WHAT THIS TASK INVOLVES: Could you report every line from the entries that includes the word "legislation"?

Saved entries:
-----
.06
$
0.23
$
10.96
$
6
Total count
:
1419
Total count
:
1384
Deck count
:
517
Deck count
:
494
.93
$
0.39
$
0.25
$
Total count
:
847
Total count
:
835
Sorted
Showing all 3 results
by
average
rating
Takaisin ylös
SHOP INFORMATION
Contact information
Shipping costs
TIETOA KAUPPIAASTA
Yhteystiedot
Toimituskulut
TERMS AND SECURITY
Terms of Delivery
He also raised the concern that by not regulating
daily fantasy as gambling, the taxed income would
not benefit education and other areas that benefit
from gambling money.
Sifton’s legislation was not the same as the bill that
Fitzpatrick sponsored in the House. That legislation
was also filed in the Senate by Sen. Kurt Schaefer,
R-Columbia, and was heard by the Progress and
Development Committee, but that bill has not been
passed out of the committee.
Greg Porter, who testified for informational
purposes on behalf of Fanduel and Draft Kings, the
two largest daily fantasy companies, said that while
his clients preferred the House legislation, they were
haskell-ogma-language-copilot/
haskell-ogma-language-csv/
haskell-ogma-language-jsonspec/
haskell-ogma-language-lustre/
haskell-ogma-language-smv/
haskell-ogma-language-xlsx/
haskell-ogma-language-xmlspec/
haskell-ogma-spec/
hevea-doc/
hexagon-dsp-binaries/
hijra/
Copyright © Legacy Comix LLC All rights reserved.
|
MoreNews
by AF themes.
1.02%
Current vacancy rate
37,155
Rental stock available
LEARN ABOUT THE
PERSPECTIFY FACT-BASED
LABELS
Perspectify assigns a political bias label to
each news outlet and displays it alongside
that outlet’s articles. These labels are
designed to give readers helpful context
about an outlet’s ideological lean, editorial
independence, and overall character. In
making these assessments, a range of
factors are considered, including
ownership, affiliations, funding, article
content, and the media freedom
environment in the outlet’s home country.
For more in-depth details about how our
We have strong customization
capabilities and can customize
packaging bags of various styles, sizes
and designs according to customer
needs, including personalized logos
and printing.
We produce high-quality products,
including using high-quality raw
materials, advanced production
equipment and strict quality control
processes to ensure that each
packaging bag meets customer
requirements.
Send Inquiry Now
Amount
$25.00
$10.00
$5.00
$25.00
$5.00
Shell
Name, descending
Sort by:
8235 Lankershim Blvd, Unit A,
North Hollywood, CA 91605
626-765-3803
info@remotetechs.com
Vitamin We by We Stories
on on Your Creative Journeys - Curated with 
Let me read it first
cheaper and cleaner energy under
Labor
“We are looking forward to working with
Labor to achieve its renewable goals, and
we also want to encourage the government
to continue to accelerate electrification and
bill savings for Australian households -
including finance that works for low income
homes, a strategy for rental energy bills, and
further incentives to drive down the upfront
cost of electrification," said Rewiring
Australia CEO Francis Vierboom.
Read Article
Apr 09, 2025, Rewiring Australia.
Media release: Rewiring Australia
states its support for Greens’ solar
-----
ANSWER TO THIS TASK:
Sifton’s legislation was not the same as the bill that
Fitzpatrick sponsored in the House. That legislation
his clients preferred the House legislation, they were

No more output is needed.